→ EXCERPTED DATA
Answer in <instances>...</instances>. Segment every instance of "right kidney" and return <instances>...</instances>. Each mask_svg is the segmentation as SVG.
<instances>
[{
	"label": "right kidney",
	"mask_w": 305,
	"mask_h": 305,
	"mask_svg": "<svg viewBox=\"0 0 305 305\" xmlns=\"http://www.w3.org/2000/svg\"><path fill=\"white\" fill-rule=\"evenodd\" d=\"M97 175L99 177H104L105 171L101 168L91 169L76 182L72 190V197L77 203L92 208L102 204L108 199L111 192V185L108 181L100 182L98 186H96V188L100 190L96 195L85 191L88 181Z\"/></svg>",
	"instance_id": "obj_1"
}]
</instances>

→ HOW TO COMPLETE THIS TASK
A complete, exact transcription of the records is needed.

→ TASK SOLUTION
Answer in <instances>...</instances>. Segment every instance of "right kidney" and return <instances>...</instances>. Each mask_svg is the segmentation as SVG.
<instances>
[{
	"label": "right kidney",
	"mask_w": 305,
	"mask_h": 305,
	"mask_svg": "<svg viewBox=\"0 0 305 305\" xmlns=\"http://www.w3.org/2000/svg\"><path fill=\"white\" fill-rule=\"evenodd\" d=\"M97 175L99 177H104L105 171L101 168L91 169L76 182L72 190V197L77 203L92 208L102 204L108 199L111 192V185L108 181L100 182L98 186H96V188L100 190L96 195L85 191L88 181Z\"/></svg>",
	"instance_id": "obj_1"
}]
</instances>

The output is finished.